----- Data for the task
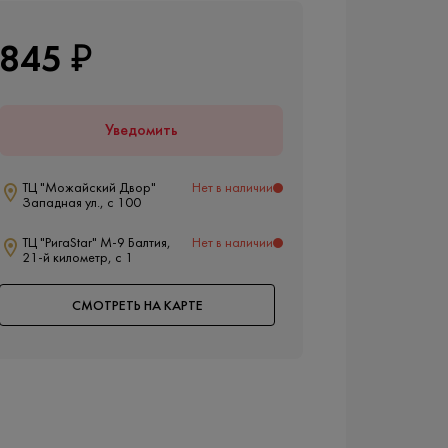
845 ₽
Уведомить
ТЦ "Можайский Двор"
Нет в наличии
Западная ул., с 100
ТЦ "РигаStar" М-9 Балтия,
Нет в наличии
21-й километр, с 1
СМОТРЕТЬ НА КАРТЕ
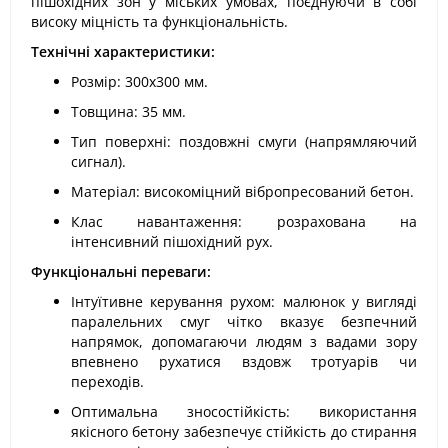
пішохідних зон у міських умовах, поєднуючи в собі
високу міцність та функціональність.
Технічні характеристики:
Розмір: 300х300 мм.
Товщина: 35 мм.
Тип поверхні: поздовжні смуги (напрямляючий
сигнал).
Матеріал: високоміцний вібропресований бетон.
Клас навантаження: розрахована на
інтенсивний пішохідний рух.
Функціональні переваги:
Інтуїтивне керування рухом: малюнок у вигляді
паралельних смуг чітко вказує безпечний
напрямок, допомагаючи людям з вадами зору
впевнено рухатися вздовж тротуарів чи
переходів.
Оптимальна зносостійкість: використання
якісного бетону забезпечує стійкість до стирання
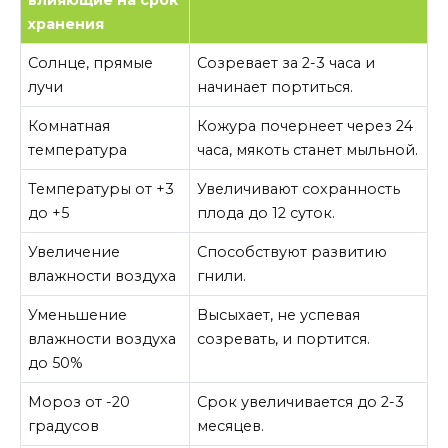
влияющие на срок
хранения
Солнце, прямые
Созревает за 2-3 часа и
лучи
начинает портиться.
Комнатная
Кожура почернеет через 24
температура
часа, мякоть станет мыльной.
Температуры от +3
Увеличивают сохранность
до +5
плода до 12 суток.
Увеличение
Способствуют развитию
влажности воздуха
гнили.
Уменьшение
Высыхает, не успевая
влажности воздуха
созревать, и портится.
до 50%
Мороз от -20
Срок увеличивается до 2-3
градусов
месяцев.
----------
-- Your goal --
Write out exactly those lines running from the line with "Кожура почернеет через 24" to the end of the data above, the first and last included.

-- Result of the exercise --
Кожура почернеет через 24
температура
часа, мякоть станет мыльной.
Температуры от +3
Увеличивают сохранность
до +5
плода до 12 суток.
Увеличение
Способствуют развитию
влажности воздуха
гнили.
Уменьшение
Высыхает, не успевая
влажности воздуха
созревать, и портится.
до 50%
Мороз от -20
Срок увеличивается до 2-3
градусов
месяцев.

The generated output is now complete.